> Stored data entries:
++++++++
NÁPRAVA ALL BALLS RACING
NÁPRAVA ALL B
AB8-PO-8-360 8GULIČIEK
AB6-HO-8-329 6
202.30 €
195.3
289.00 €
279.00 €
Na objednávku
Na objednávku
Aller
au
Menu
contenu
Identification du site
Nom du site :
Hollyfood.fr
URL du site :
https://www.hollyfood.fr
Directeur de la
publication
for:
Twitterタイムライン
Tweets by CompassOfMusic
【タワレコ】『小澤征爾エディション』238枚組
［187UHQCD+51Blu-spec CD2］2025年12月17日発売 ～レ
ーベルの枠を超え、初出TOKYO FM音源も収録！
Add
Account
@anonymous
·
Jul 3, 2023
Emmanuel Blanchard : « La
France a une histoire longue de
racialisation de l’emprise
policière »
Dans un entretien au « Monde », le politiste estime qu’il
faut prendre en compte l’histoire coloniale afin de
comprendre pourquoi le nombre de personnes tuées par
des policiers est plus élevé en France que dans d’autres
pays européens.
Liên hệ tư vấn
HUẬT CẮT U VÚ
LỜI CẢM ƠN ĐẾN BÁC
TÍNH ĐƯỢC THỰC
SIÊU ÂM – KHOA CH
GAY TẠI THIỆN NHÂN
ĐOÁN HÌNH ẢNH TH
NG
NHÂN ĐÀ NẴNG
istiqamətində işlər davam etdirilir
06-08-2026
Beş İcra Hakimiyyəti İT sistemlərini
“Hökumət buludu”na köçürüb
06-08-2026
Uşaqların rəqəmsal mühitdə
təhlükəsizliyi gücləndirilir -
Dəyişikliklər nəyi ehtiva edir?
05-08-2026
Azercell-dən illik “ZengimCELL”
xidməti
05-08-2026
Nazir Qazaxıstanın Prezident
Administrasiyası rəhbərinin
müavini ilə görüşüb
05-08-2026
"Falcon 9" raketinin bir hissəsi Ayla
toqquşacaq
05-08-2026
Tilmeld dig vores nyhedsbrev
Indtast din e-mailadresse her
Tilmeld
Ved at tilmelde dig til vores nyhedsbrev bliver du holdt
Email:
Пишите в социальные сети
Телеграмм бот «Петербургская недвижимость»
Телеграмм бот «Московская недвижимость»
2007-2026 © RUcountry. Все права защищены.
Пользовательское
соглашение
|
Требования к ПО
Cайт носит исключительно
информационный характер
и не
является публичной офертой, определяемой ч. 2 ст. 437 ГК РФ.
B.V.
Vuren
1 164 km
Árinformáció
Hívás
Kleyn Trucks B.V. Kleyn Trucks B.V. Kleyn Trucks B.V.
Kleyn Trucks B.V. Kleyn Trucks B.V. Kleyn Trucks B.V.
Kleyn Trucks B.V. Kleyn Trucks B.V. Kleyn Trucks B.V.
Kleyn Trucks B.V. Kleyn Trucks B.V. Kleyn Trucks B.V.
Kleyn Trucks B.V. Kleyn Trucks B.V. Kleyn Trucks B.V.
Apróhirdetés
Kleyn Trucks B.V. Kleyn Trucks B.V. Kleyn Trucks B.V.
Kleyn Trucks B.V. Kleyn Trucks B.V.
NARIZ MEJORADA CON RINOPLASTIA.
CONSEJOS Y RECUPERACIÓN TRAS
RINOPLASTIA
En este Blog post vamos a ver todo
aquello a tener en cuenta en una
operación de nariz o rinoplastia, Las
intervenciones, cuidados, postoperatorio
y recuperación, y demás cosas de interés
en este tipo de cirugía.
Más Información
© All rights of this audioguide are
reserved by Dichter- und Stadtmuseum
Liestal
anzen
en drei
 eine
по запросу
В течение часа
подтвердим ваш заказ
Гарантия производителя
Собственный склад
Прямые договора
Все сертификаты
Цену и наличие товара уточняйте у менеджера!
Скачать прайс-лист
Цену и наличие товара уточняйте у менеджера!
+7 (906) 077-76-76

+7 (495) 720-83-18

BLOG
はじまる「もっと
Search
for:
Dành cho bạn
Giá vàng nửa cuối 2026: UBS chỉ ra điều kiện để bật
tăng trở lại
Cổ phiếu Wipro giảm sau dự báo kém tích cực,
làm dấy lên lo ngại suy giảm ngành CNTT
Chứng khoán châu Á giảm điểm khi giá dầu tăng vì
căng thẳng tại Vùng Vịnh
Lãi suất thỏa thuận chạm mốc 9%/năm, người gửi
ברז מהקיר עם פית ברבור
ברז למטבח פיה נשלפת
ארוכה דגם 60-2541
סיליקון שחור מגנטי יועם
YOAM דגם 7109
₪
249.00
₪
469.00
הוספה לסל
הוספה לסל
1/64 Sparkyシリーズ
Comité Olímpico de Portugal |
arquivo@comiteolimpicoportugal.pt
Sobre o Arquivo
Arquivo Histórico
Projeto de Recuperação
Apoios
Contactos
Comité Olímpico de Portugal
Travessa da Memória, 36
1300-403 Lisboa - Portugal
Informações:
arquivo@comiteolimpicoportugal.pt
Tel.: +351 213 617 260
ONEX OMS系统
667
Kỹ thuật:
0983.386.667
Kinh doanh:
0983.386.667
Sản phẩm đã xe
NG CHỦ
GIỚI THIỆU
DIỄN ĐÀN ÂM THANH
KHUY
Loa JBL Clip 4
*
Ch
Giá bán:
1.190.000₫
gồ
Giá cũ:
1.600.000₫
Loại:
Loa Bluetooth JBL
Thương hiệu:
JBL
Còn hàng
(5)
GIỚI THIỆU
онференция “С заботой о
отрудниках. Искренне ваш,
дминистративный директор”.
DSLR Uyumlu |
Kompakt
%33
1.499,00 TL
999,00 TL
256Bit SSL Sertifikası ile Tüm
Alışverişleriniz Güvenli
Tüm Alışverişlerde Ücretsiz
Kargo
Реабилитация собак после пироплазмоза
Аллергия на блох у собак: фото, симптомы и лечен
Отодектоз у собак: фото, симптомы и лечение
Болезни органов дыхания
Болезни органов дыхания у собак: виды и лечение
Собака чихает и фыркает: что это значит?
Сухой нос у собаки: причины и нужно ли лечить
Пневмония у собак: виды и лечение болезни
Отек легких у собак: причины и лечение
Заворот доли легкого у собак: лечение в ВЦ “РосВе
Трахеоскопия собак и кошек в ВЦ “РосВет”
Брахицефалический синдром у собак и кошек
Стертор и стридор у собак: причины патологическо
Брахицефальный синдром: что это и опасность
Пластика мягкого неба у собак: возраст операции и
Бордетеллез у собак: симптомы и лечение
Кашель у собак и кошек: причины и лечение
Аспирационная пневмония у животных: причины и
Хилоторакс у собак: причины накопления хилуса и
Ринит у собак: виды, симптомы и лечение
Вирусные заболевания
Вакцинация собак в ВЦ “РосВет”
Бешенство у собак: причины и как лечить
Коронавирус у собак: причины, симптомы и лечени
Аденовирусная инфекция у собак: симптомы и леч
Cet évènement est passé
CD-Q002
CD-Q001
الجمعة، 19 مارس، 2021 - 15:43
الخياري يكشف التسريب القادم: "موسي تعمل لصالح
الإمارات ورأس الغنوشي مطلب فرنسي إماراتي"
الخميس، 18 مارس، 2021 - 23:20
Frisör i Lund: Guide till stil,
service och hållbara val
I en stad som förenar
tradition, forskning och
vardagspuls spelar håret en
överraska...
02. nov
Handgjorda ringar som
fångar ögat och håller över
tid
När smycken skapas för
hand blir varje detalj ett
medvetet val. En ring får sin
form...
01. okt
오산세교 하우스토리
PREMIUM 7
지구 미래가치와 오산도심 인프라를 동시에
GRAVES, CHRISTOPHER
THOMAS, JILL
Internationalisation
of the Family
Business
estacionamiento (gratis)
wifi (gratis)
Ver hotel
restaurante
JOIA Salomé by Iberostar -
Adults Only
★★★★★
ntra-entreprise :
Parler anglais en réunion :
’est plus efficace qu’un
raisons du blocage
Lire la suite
++++++++
> Work request: Every line above needs to be retyped exactly.

> Answer below:
NÁPRAVA ALL BALLS RACING
NÁPRAVA ALL B
AB8-PO-8-360 8GULIČIEK
AB6-HO-8-329 6
202.30 €
195.3
289.00 €
279.00 €
Na objednávku
Na objednávku
Aller
au
Menu
contenu
Identification du site
Nom du site :
Hollyfood.fr
URL du site :
https://www.hollyfood.fr
Directeur de la
publication
for:
Twitterタイムライン
Tweets by CompassOfMusic
【タワレコ】『小澤征爾エディション』238枚組
［187UHQCD+51Blu-spec CD2］2025年12月17日発売 ～レ
ーベルの枠を超え、初出TOKYO FM音源も収録！
Add
Account
@anonymous
·
Jul 3, 2023
Emmanuel Blanchard : « La
France a une histoire longue de
racialisation de l’emprise
policière »
Dans un entretien au « Monde », le politiste estime qu’il
faut prendre en compte l’histoire coloniale afin de
comprendre pourquoi le nombre de personnes tuées par
des policiers est plus élevé en France que dans d’autres
pays européens.
Liên hệ tư vấn
HUẬT CẮT U VÚ
LỜI CẢM ƠN ĐẾN BÁC
TÍNH ĐƯỢC THỰC
SIÊU ÂM – KHOA CH
GAY TẠI THIỆN NHÂN
ĐOÁN HÌNH ẢNH TH
NG
NHÂN ĐÀ NẴNG
istiqamətində işlər davam etdirilir
06-08-2026
Beş İcra Hakimiyyəti İT sistemlərini
“Hökumət buludu”na köçürüb
06-08-2026
Uşaqların rəqəmsal mühitdə
təhlükəsizliyi gücləndirilir -
Dəyişikliklər nəyi ehtiva edir?
05-08-2026
Azercell-dən illik “ZengimCELL”
xidməti
05-08-2026
Nazir Qazaxıstanın Prezident
Administrasiyası rəhbərinin
müavini ilə görüşüb
05-08-2026
"Falcon 9" raketinin bir hissəsi Ayla
toqquşacaq
05-08-2026
Tilmeld dig vores nyhedsbrev
Indtast din e-mailadresse her
Tilmeld
Ved at tilmelde dig til vores nyhedsbrev bliver du holdt
Email:
Пишите в социальные сети
Телеграмм бот «Петербургская недвижимость»
Телеграмм бот «Московская недвижимость»
2007-2026 © RUcountry. Все права защищены.
Пользовательское
соглашение
|
Требования к ПО
Cайт носит исключительно
информационный характер
и не
является публичной офертой, определяемой ч. 2 ст. 437 ГК РФ.
B.V.
Vuren
1 164 km
Árinformáció
Hívás
Kleyn Trucks B.V. Kleyn Trucks B.V. Kleyn Trucks B.V.
Kleyn Trucks B.V. Kleyn Trucks B.V. Kleyn Trucks B.V.
Kleyn Trucks B.V. Kleyn Trucks B.V. Kleyn Trucks B.V.
Kleyn Trucks B.V. Kleyn Trucks B.V. Kleyn Trucks B.V.
Kleyn Trucks B.V. Kleyn Trucks B.V. Kleyn Trucks B.V.
Apróhirdetés
Kleyn Trucks B.V. Kleyn Trucks B.V. Kleyn Trucks B.V.
Kleyn Trucks B.V. Kleyn Trucks B.V.
NARIZ MEJORADA CON RINOPLASTIA.
CONSEJOS Y RECUPERACIÓN TRAS
RINOPLASTIA
En este Blog post vamos a ver todo
aquello a tener en cuenta en una
operación de nariz o rinoplastia, Las
intervenciones, cuidados, postoperatorio
y recuperación, y demás cosas de interés
en este tipo de cirugía.
Más Información
© All rights of this audioguide are
reserved by Dichter- und Stadtmuseum
Liestal
anzen
en drei
 eine
по запросу
В течение часа
подтвердим ваш заказ
Гарантия производителя
Собственный склад
Прямые договора
Все сертификаты
Цену и наличие товара уточняйте у менеджера!
Скачать прайс-лист
Цену и наличие товара уточняйте у менеджера!
+7 (906) 077-76-76

+7 (495) 720-83-18

BLOG
はじまる「もっと
Search
for:
Dành cho bạn
Giá vàng nửa cuối 2026: UBS chỉ ra điều kiện để bật
tăng trở lại
Cổ phiếu Wipro giảm sau dự báo kém tích cực,
làm dấy lên lo ngại suy giảm ngành CNTT
Chứng khoán châu Á giảm điểm khi giá dầu tăng vì
căng thẳng tại Vùng Vịnh
Lãi suất thỏa thuận chạm mốc 9%/năm, người gửi
ברז מהקיר עם פית ברבור
ברז למטבח פיה נשלפת
ארוכה דגם 60-2541
סיליקון שחור מגנטי יועם
YOAM דגם 7109
₪
249.00
₪
469.00
הוספה לסל
הוספה לסל
1/64 Sparkyシリーズ
Comité Olímpico de Portugal |
arquivo@comiteolimpicoportugal.pt
Sobre o Arquivo
Arquivo Histórico
Projeto de Recuperação
Apoios
Contactos
Comité Olímpico de Portugal
Travessa da Memória, 36
1300-403 Lisboa - Portugal
Informações:
arquivo@comiteolimpicoportugal.pt
Tel.: +351 213 617 260
ONEX OMS系统
667
Kỹ thuật:
0983.386.667
Kinh doanh:
0983.386.667
Sản phẩm đã xe
NG CHỦ
GIỚI THIỆU
DIỄN ĐÀN ÂM THANH
KHUY
Loa JBL Clip 4
*
Ch
Giá bán:
1.190.000₫
gồ
Giá cũ:
1.600.000₫
Loại:
Loa Bluetooth JBL
Thương hiệu:
JBL
Còn hàng
(5)
GIỚI THIỆU
онференция “С заботой о
отрудниках. Искренне ваш,
дминистративный директор”.
DSLR Uyumlu |
Kompakt
%33
1.499,00 TL
999,00 TL
256Bit SSL Sertifikası ile Tüm
Alışverişleriniz Güvenli
Tüm Alışverişlerde Ücretsiz
Kargo
Реабилитация собак после пироплазмоза
Аллергия на блох у собак: фото, симптомы и лечен
Отодектоз у собак: фото, симптомы и лечение
Болезни органов дыхания
Болезни органов дыхания у собак: виды и лечение
Собака чихает и фыркает: что это значит?
Сухой нос у собаки: причины и нужно ли лечить
Пневмония у собак: виды и лечение болезни
Отек легких у собак: причины и лечение
Заворот доли легкого у собак: лечение в ВЦ “РосВе
Трахеоскопия собак и кошек в ВЦ “РосВет”
Брахицефалический синдром у собак и кошек
Стертор и стридор у собак: причины патологическо
Брахицефальный синдром: что это и опасность
Пластика мягкого неба у собак: возраст операции и
Бордетеллез у собак: симптомы и лечение
Кашель у собак и кошек: причины и лечение
Аспирационная пневмония у животных: причины и
Хилоторакс у собак: причины накопления хилуса и
Ринит у собак: виды, симптомы и лечение
Вирусные заболевания
Вакцинация собак в ВЦ “РосВет”
Бешенство у собак: причины и как лечить
Коронавирус у собак: причины, симптомы и лечени
Аденовирусная инфекция у собак: симптомы и леч
Cet évènement est passé
CD-Q002
CD-Q001
الجمعة، 19 مارس، 2021 - 15:43
الخياري يكشف التسريب القادم: "موسي تعمل لصالح
الإمارات ورأس الغنوشي مطلب فرنسي إماراتي"
الخميس، 18 مارس، 2021 - 23:20
Frisör i Lund: Guide till stil,
service och hållbara val
I en stad som förenar
tradition, forskning och
vardagspuls spelar håret en
överraska...
02. nov
Handgjorda ringar som
fångar ögat och håller över
tid
När smycken skapas för
hand blir varje detalj ett
medvetet val. En ring får sin
form...
01. okt
오산세교 하우스토리
PREMIUM 7
지구 미래가치와 오산도심 인프라를 동시에
GRAVES, CHRISTOPHER
THOMAS, JILL
Internationalisation
of the Family
Business
estacionamiento (gratis)
wifi (gratis)
Ver hotel
restaurante
JOIA Salomé by Iberostar -
Adults Only
★★★★★
ntra-entreprise :
Parler anglais en réunion :
’est plus efficace qu’un
raisons du blocage
Lire la suite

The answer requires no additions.